US Government gives millions of tax dollars to agribusiness giants. Again.

provided by Sierra Club
 

he Sierra Club denounced the United States Department of Agriculture's (USDA) announcement that the agency intends to buy $50 million worth of pork as a classic case of corporate welfare.

"Corporate hogs are feeding at the public trough," declared Ken Midkiff, Director of the Missouri Sierra Club. "It is shameful that the USDA and other government agencies give giant agribusiness corporations millions and millions of taxpayer dollars that result in a market glut of hogs, and then invest many millions more to bail them out."

In recent years, large corporations have established massive hog operations throughout the country with equally massive subsidies and financial assistance by all levels of government. These huge facilities have, in turn, glutted the market with hogs resulting in historically-low market prices. In the process, the air, land and water around the facilities have been seriously fouled by harmful pollutants. This industry bailout comes at the request of the National Pork Producer's Council, one of the primary advocates for corporate hog interests in America.

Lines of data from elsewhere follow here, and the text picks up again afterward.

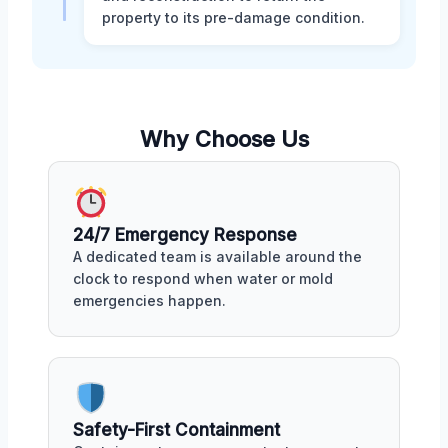
property to its pre-damage condition.
Why Choose Us
24/7 Emergency Response
A dedicated team is available around the
clock to respond when water or mold
emergencies happen.
Safety-First Containment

"USDA should be directing aid to family farmers and independent producers, as they are the ones who have really been harmed, and in some cases, literally run out of business," continued Midkiff. "But this is pork barrel spending at its worst."

In key states such as North Carolina, Iowa and Missouri, family farmers have been forced out of the hog business because they are unable to sustain the below-cost prices. The corporate swine operations with giant companies Seaboard, Murphy's, and Continental Grain leading the way have received hundreds of millions of dollars of taxpayer-provided subsidies in gaining this market control.

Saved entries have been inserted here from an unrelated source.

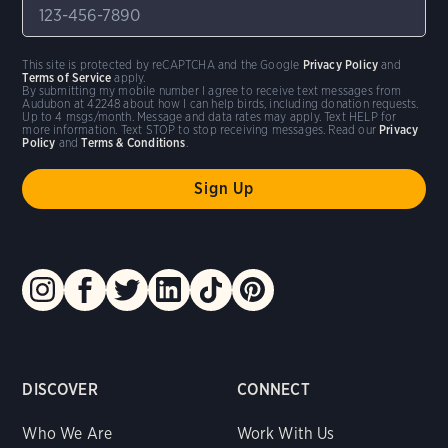
This site is protected by reCAPTCHA and the Google
Privacy Policy
and
Terms of Service
apply.
By submitting my mobile number I agree to receive text messages from
Audubon at 42248 about how I can help birds, including donation requests.
Up to 4 msgs/month. Message and data rates may apply. Text HELP for
more information. Text STOP to stop receiving messages. Read our
Privacy
Policy
and
Terms & Conditions
.
DISCOVER
CONNECT
Who We Are
Work With Us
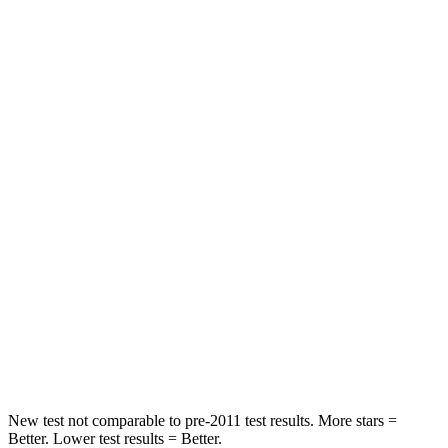
Driver
STARS
5 Stars
5 Stars
Neck Compression
18 lbs.
29 lbs.
Passenger
STARS
5 Stars
5 Stars
Chest Compression
.5 inches
.6 inches
Neck Injury Risk
33.5%
37%
Neck Stress
172 lbs.
177 lbs.
New test not comparable to pre-2011 test results.
More stars =
Better. Lower test results = Better.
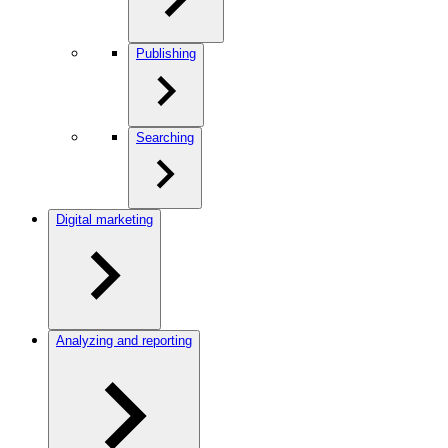
Publishing
Searching
Digital marketing
Analyzing and reporting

"This display of corporate welfare stinks," said Midkiff. "It stinks almost as bad as the giant hog factories themselves."

The Sierra Club and other environmental organizations have aligned with family farm groups and rural communities throughout the country to rein in this takeover. Environmentalists and rural residents are alarmed by pollution entering local streams, rivers, lakes and estuaries, and by the overwhelming stench emanating from operations with 2,500 to 250,000 hogs.

A recent Time magazine series documented the government largesse flowing into the corporate hog operations. ("The Empire of Pigs" Time, November 30, 1998.) The authors used as an example Seaboard, Inc., an agribusiness with annual revenues of $1.8 billion with operations in places ranging from Ecuador, Minnesota, Oklahoma, Kansas, to Haiti. Seaboard has received more than $100 million in subsidies, incentives, government-backed bonds, and grants from municipalities, counties, states, and the US Department of Agriculture.